Он вздрогнул, и минуту сожалел о том, что не рассказал Бэзилу настоящую причину того, почему он пожелал спрятать картину навсегда. Бэзил бы помог ему противостоять влиянию Лорда Генри, и еще более ядовитому влиянию, что исходило от его характера. Любовь, что он питал к нему – для него это была настоящая любовь – не имела в себе ничего такого, что было бы неблагородным и не умным. Это было не только физическое восхищение красотой, что породила чувства, и которая умирает, когда чувства начинают утомлять. Это была такая любовь, что была знакома Микеланджело, и Монтеню, и Викельману, и самому Шекспиру. Да, Бэзил, возможно, спас его. Но теперь это было уже слишком поздно. Прошлое могло бы навсегда уничтожено. Сожаление, отказ, или забывчивость могли это сделать. Но будущее было неизбежным. В нем были страсти, которые нашли бы свой ужасный выход, мечты, которые сделали бы реальной свою злую тень.
Он поднял с дивана большое фиолетовое с золотым по своей структуре покрывало, и, держа его в руках, встал позади экрана. Было ли лицо на холсте более мерзким, чем прежде? Оно показалось ему неизменным; и все же его ненависть к портрету была усилена. Золотые волосы, голубые глаза, и красные, как роза, губы – там было все. Было лишь выражение, которое изменилось. Жестокость этого выражения навевала ужас. По сравнению с этим, он видел в нем осуждение или упрек, какое поверхностное сходство имела картина Бэзила с Сибилой Вэйн! – какая поверхностность, и что за незначительная фактура! Его собственная душа взглядывала на него с портрета и взывала его к здравому смыслу. Взгляд боли пронизал его, и он бросил на картину дорогой покров. Как только он так сделал, раздался стук в дверь. Он упал в обморок, после того, как вошел его слуга.

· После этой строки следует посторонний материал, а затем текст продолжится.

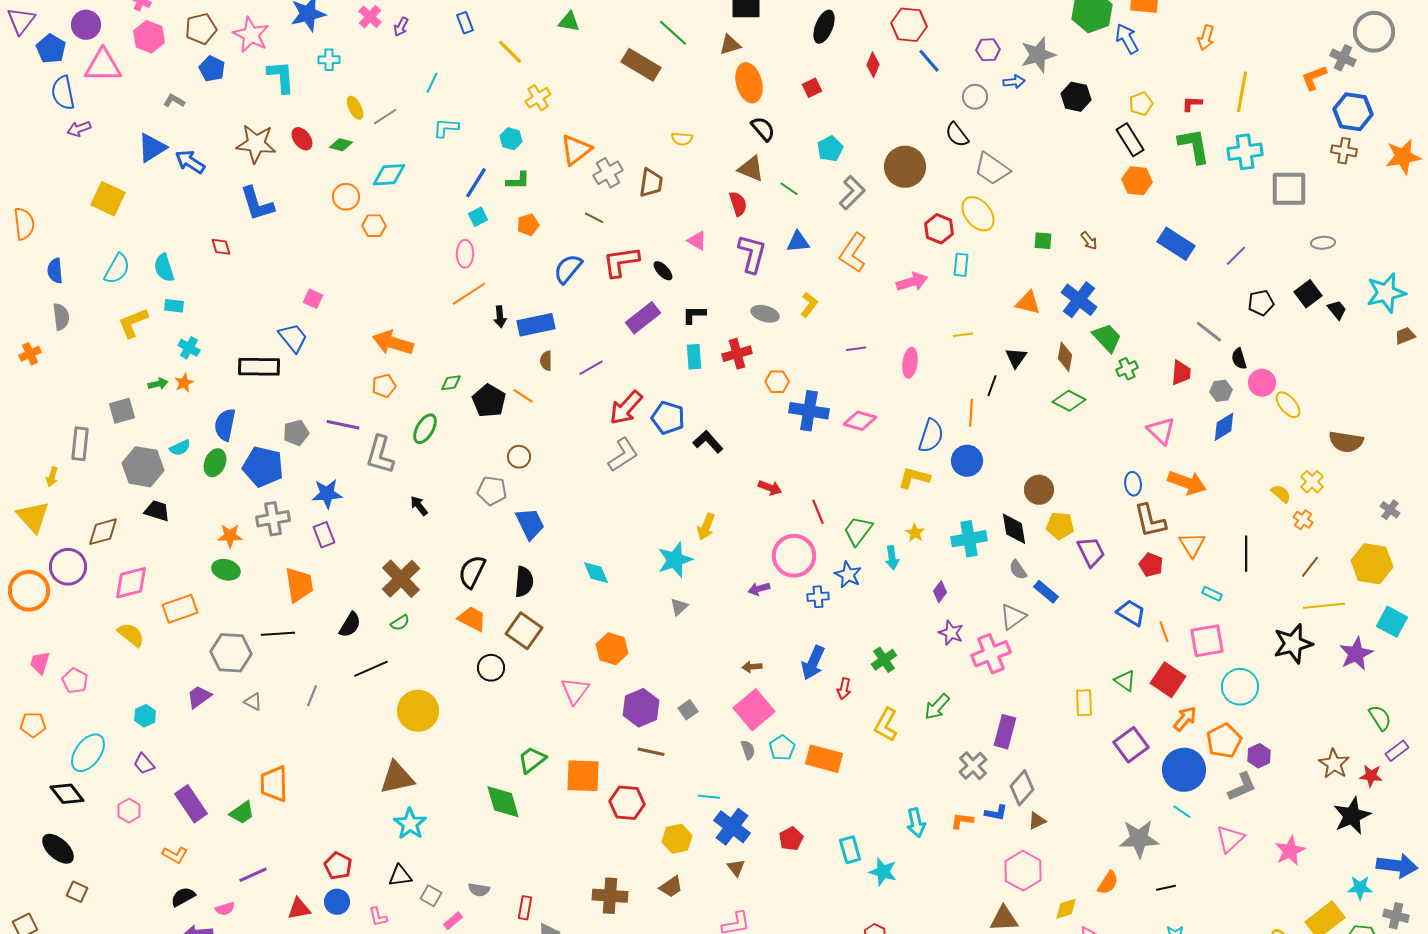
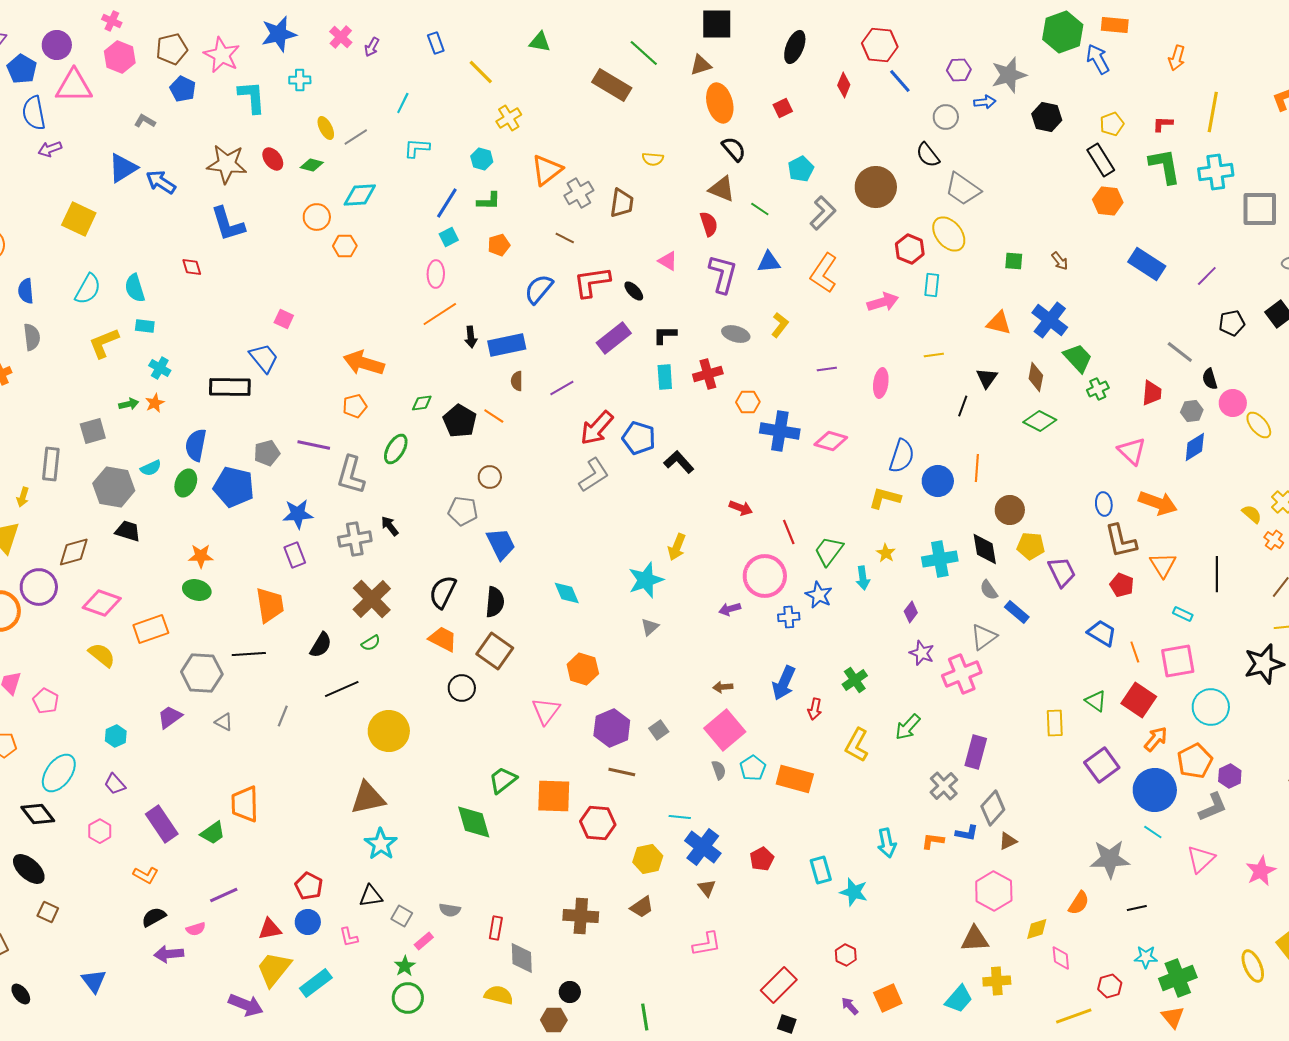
orange line: (971, 413) -> (977, 468), moved
gray cross: (273, 519) -> (355, 539), moved
pink diamond: (131, 583) -> (102, 603), turned 33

- Люди уже здесь, господин.
У него было такое чувство, будто мужчина впервые скакал верхом. Он не должен позволить узнать, где он так привязался к картине. В выражении его лица было нечто хитрое, и он имел вдумчивые, предательские глаза. Сев за письменный стол, он чиркнул записку Лорду Генри, в которой просил выслать ему почитать, и, напоминая ему, что им нужно было встретиться в четверть девятого тем вечером.
- Жди ответа, - сказал он, задерживая записку, - и покажи здесь людей.
Через две или три минуты послышался другой удар, и сам мистер Хаббард, знаменитый плотник с улицы Южная Одли, вошел с несколько грубым на вид молодым помощником. Мистер Хаббард был румяным, с красными бакенбардами маленьким человеком, чье восхищение искусством было смерено неисправимым безденежьем большинства художников, которые имели с ним дело. Как правило, он никогда не покидал его магазин. Он ждал людей, чтобы прийти к нему. Но он всегда делал исключение в пользу Дориана Грея. Было в Дориане нечто такое, что очаровывало каждого. Взглянуть на него – и то было удовольствием.
- Что вам угодно, мистер Грей? – сказал он, потирая веснушчатыми потными руками. - Я думал, вам будет приятно, если я приду лично. Я только обладаю красивым телосложением, сэр. Возьмите ее с собой на продажу. Старая флорентийская вещь. Из Фонтхилла, я полагаю. Подходит как нельзя кстати для предметов религиозного характера, мистер Грей.
- Я так сожалею, что вам пришлось приводить себя в порядок, мистер Хаббард. Я, конечно, зайду и взгляну на рамку – хотя в настоящее время я много не хожу по выставкам религиозного искусства – но сегодня я лишь хочу унести картину для себя, на верхний этаж дома. Это довольно тяжело, поэтому я подумал, что попросил бы вас одолжить мне двоих ваших людей.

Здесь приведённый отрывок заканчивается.